The team discovered the reservoir before the summer melt season begins, which meant that the water remained liquid through the ice sheet's frigid winter.

Other teams had noted that even in winter, streams originating at the edges of the ice sheet can flow freely, suggesting a source of liquid water within the cap even in the dead of winter.

Some suggested that the water could come from moulins, circular shafts up to 30 feet wide that summer melt water can drill into the ice sheet. Moulins are thought to be one kind of pipeline that can deliver melt water to the base of the cap, where it can lubricate the underside of the ice to accelerate the movement of the cap's outlet glaciers as they slide toward the sea.

Others had suggested that firn also could serve as sources for the water running through streams in winter.

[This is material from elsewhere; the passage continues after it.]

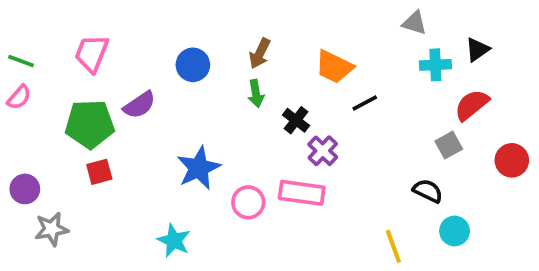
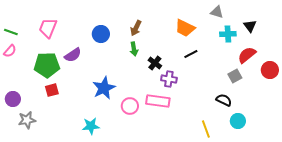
black triangle: (477, 50) -> (250, 26), turned -32
orange trapezoid: (334, 67) -> (185, 28), moved
purple cross: (323, 151) -> (169, 79), turned -35
red circle: (512, 160) -> (270, 70), moved
cyan star: (174, 241) -> (91, 126), turned -30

Yet "no one had yet reported observing water in the firn that had persisted through the winter,” Forster said in a prepared statement.

The international team reporting the results suggests that the water in the firn, summer melt water that has percolated down through layers of snow, can remain liquid because the layers of snow above it insulate the firn from the bitingly cold air temperatures during a Greenland winter.

Although it's unclear how much water the newly-found reservoir holds, the potential storage capacity of firn layers that extend to higher elevations on the ice sheet as climate warms is considerable

Based on its own field studies on the ice sheet, a team led by University of Montana glaciologist Joel Harper last year estimated that the potential storage capacity of firn is enormous – from 322 billion to more nearly 1.3 trillion tons of water.

The fate of the water, however, is unclear. Year-round firn aquifers could serve as additional lubricant that could accelerate ice loss. Or it could slow the pace at which melt water adds its volume to sea-level rise.

Even then, portions of the ice sheet at lower altitudes and firn-free "will experience enhanced melt, too, and this run-off will occur without lag," he writes in an e-mail. "The increased melt from these lower zones will exceed the stored melt from the firn zones," so Greenland's overall contribution to sea-level rise will continue to increase.